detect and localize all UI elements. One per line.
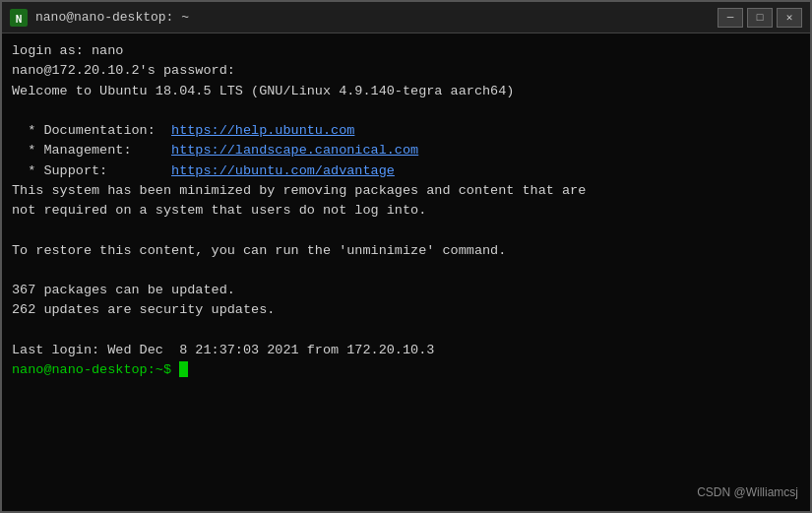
terminal-line-empty <box>12 261 800 281</box>
terminal-line-empty <box>12 101 800 121</box>
terminal-line: login as: nano <box>12 41 800 61</box>
app-icon: N <box>10 9 28 27</box>
svg-text:N: N <box>16 13 23 26</box>
terminal-line: not required on a system that users do n… <box>12 201 800 221</box>
terminal-line-empty <box>12 321 800 341</box>
support-link: https://ubuntu.com/advantage <box>171 163 395 178</box>
close-button[interactable]: ✕ <box>777 8 802 28</box>
doc-link: https://help.ubuntu.com <box>171 123 354 138</box>
terminal-line: Welcome to Ubuntu 18.04.5 LTS (GNU/Linux… <box>12 82 800 101</box>
window-controls: ─ □ ✕ <box>718 8 802 28</box>
mgmt-link: https://landscape.canonical.com <box>171 143 418 158</box>
terminal-line: This system has been minimized by removi… <box>12 181 800 201</box>
watermark: CSDN @Williamcsj <box>697 483 798 501</box>
terminal-line: * Support: https://ubuntu.com/advantage <box>12 161 800 181</box>
maximize-button[interactable]: □ <box>747 8 773 28</box>
terminal-line: nano@172.20.10.2's password: <box>12 61 800 81</box>
cursor <box>179 361 188 377</box>
terminal-prompt-line: nano@nano-desktop:~$ <box>12 360 800 380</box>
terminal-line: Last login: Wed Dec 8 21:37:03 2021 from… <box>12 341 800 360</box>
terminal-line-empty <box>12 221 800 240</box>
terminal-body[interactable]: login as: nano nano@172.20.10.2's passwo… <box>2 33 810 511</box>
terminal-line: * Documentation: https://help.ubuntu.com <box>12 121 800 141</box>
terminal-line: * Management: https://landscape.canonica… <box>12 141 800 160</box>
terminal-line: 367 packages can be updated. <box>12 281 800 300</box>
minimize-button[interactable]: ─ <box>718 8 743 28</box>
prompt: nano@nano-desktop:~$ <box>12 362 179 377</box>
terminal-window: N nano@nano-desktop: ~ ─ □ ✕ login as: n… <box>0 0 812 513</box>
terminal-line: 262 updates are security updates. <box>12 300 800 320</box>
terminal-line: To restore this content, you can run the… <box>12 241 800 261</box>
titlebar: N nano@nano-desktop: ~ ─ □ ✕ <box>2 2 810 33</box>
window-title: nano@nano-desktop: ~ <box>35 10 718 25</box>
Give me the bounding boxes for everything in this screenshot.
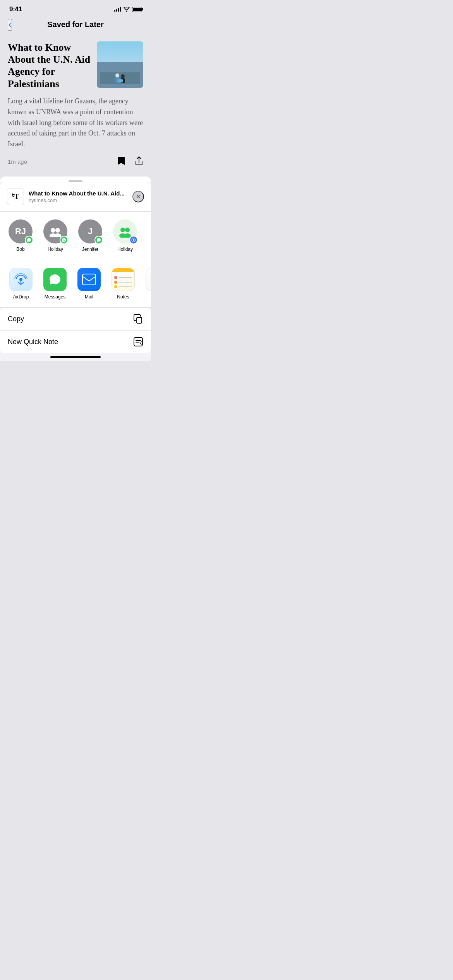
nav-header: ‹ Saved for Later xyxy=(0,15,151,34)
contact-bob-initials: RJ xyxy=(15,226,26,236)
app-airdrop[interactable]: AirDrop xyxy=(7,268,35,300)
article-title: What to Know About the U.N. Aid Agency f… xyxy=(8,41,91,90)
quick-note-icon xyxy=(133,337,143,347)
contact-holiday-1-avatar xyxy=(43,219,67,243)
notes-header xyxy=(112,268,134,272)
group-icon xyxy=(48,226,62,237)
notes-lines xyxy=(112,268,134,291)
app-reminder[interactable]: Re... xyxy=(143,268,151,300)
site-icon: ᵗ T xyxy=(7,188,24,205)
contact-holiday-1[interactable]: Holiday xyxy=(42,219,69,252)
copy-icon xyxy=(133,314,143,324)
svg-point-5 xyxy=(51,228,55,233)
contact-jennifer-initials: J xyxy=(88,226,93,236)
article-time: 1m ago xyxy=(8,158,27,165)
contact-bob-name: Bob xyxy=(16,247,24,252)
svg-point-2 xyxy=(121,74,125,78)
share-preview-url: nytimes.com xyxy=(29,197,132,203)
wifi-icon xyxy=(124,7,130,12)
svg-rect-16 xyxy=(82,274,96,285)
app-notes[interactable]: Notes xyxy=(109,268,137,300)
share-preview-text: What to Know About the U.N. Aid... nytim… xyxy=(29,190,132,203)
contact-jennifer-name: Jennifer xyxy=(82,247,99,252)
svg-point-10 xyxy=(125,228,130,232)
close-icon: ✕ xyxy=(136,194,141,200)
contacts-row: RJ Bob xyxy=(0,212,151,260)
contact-holiday-2[interactable]: Holiday xyxy=(112,219,139,252)
contact-holiday-2-name: Holiday xyxy=(117,247,133,252)
share-sheet: ᵗ T What to Know About the U.N. Aid... n… xyxy=(0,176,151,361)
quick-note-label: New Quick Note xyxy=(8,338,58,346)
action-rows: Copy New Quick Note xyxy=(0,308,151,353)
battery-icon xyxy=(132,7,142,12)
status-bar: 9:41 xyxy=(0,0,151,15)
app-mail[interactable]: Mail xyxy=(75,268,103,300)
messages-icon xyxy=(27,238,31,242)
notes-app-icon xyxy=(112,268,135,291)
contact-jennifer[interactable]: J Jennifer xyxy=(77,219,104,252)
thumbnail-scene xyxy=(110,72,130,86)
share-icon xyxy=(135,156,143,166)
reminder-app-icon xyxy=(146,268,151,291)
messages-badge xyxy=(25,236,33,244)
group-icon-2 xyxy=(118,225,132,238)
contact-bob-avatar: RJ xyxy=(9,219,33,243)
contact-jennifer-avatar: J xyxy=(78,219,102,243)
messages-label: Messages xyxy=(45,294,66,300)
article-description: Long a vital lifeline for Gazans, the ag… xyxy=(8,96,143,150)
status-time: 9:41 xyxy=(9,5,22,13)
article-card: What to Know About the U.N. Aid Agency f… xyxy=(0,34,151,173)
messages-icon-2 xyxy=(96,238,101,242)
bookmark-button[interactable] xyxy=(117,156,125,167)
home-bar xyxy=(50,356,101,358)
copy-label: Copy xyxy=(8,315,24,323)
article-actions xyxy=(117,156,143,167)
signal-icon xyxy=(114,7,121,12)
mail-symbol xyxy=(82,273,96,286)
app-messages[interactable]: Messages xyxy=(41,268,69,300)
bookmark-icon xyxy=(117,156,125,166)
mail-label: Mail xyxy=(85,294,93,300)
share-preview-title: What to Know About the U.N. Aid... xyxy=(29,190,132,197)
home-indicator xyxy=(0,353,151,361)
airdrop-symbol xyxy=(14,272,28,287)
reminder-symbol xyxy=(150,272,151,287)
apps-row: AirDrop Messages Mail xyxy=(0,260,151,308)
back-button[interactable]: ‹ xyxy=(8,19,12,31)
svg-point-6 xyxy=(55,228,60,233)
svg-point-0 xyxy=(115,74,119,78)
quick-note-action[interactable]: New Quick Note xyxy=(0,331,151,353)
contact-holiday-2-avatar xyxy=(113,219,137,243)
status-icons xyxy=(114,7,142,12)
notes-label: Notes xyxy=(117,294,129,300)
svg-rect-23 xyxy=(137,317,142,323)
airdrop-label: AirDrop xyxy=(13,294,29,300)
signal-icon xyxy=(131,238,136,242)
whatsapp-badge xyxy=(60,236,68,244)
article-header: What to Know About the U.N. Aid Agency f… xyxy=(8,41,143,90)
whatsapp-icon xyxy=(62,238,66,242)
airdrop-icon xyxy=(9,268,33,291)
mail-app-icon xyxy=(77,268,101,291)
contact-bob[interactable]: RJ Bob xyxy=(7,219,34,252)
share-button[interactable] xyxy=(135,156,143,167)
svg-rect-4 xyxy=(118,79,123,82)
article-thumbnail xyxy=(97,41,143,88)
share-preview: ᵗ T What to Know About the U.N. Aid... n… xyxy=(0,182,151,212)
share-close-button[interactable]: ✕ xyxy=(132,191,144,202)
page-title: Saved for Later xyxy=(47,20,104,29)
article-meta: 1m ago xyxy=(8,156,143,167)
svg-point-9 xyxy=(120,228,125,232)
messages-app-icon xyxy=(43,268,67,291)
contact-holiday-1-name: Holiday xyxy=(48,247,63,252)
svg-point-13 xyxy=(133,239,134,241)
messages-badge-2 xyxy=(94,236,103,244)
copy-action[interactable]: Copy xyxy=(0,308,151,331)
messages-symbol xyxy=(48,272,62,287)
signal-badge xyxy=(129,236,138,244)
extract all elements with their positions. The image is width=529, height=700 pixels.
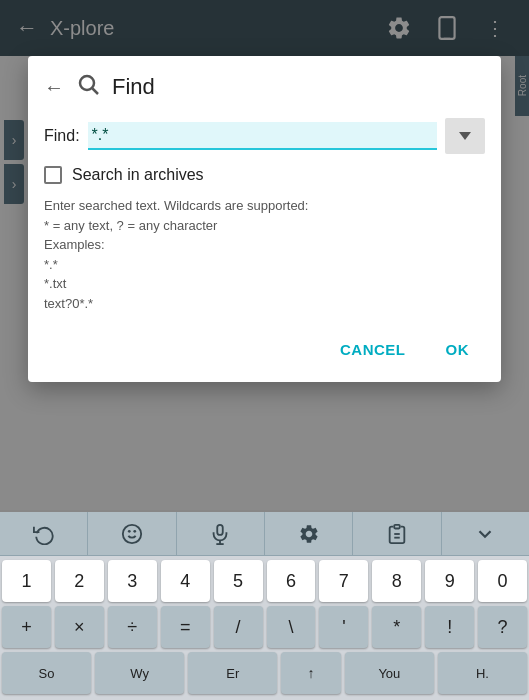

To do: Which of the lines above contain "initials"? Return them all.

Result of the task:
contact-bob-initials: RJ xyxy=(15,226,26,236)
contact-jennifer-initials: J xyxy=(88,226,93,236)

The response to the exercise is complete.